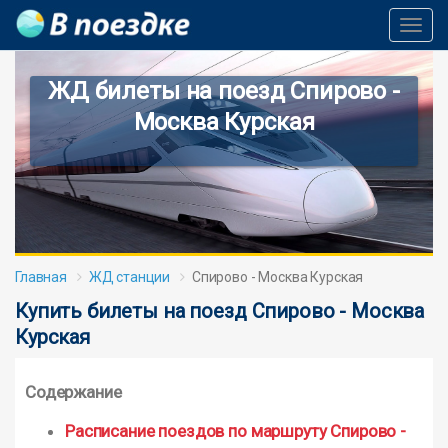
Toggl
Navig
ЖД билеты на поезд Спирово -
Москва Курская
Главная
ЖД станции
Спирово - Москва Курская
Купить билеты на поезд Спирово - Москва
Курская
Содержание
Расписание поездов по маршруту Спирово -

================

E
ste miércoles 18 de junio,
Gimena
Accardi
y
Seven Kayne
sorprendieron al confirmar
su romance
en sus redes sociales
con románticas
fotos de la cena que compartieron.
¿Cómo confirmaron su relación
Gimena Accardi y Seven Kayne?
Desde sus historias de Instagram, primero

================

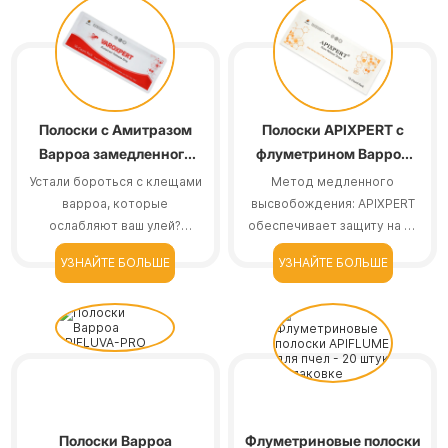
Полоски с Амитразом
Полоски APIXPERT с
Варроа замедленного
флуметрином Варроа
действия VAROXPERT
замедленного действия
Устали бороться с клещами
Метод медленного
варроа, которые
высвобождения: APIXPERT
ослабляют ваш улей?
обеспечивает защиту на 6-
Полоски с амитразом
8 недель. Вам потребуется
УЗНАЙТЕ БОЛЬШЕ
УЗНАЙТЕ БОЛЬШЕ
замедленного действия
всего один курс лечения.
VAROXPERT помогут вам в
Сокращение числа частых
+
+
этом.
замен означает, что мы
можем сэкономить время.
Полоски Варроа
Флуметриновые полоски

================

▶ [ABOUT THIS EXERCISE]:
Every line in the listing above that mentions "Москва" should be returned.

▶ [RESPONSE TO THIS TASK]:
Москва Курская
Спирово - Москва Курская
Купить билеты на поезд Спирово - Москва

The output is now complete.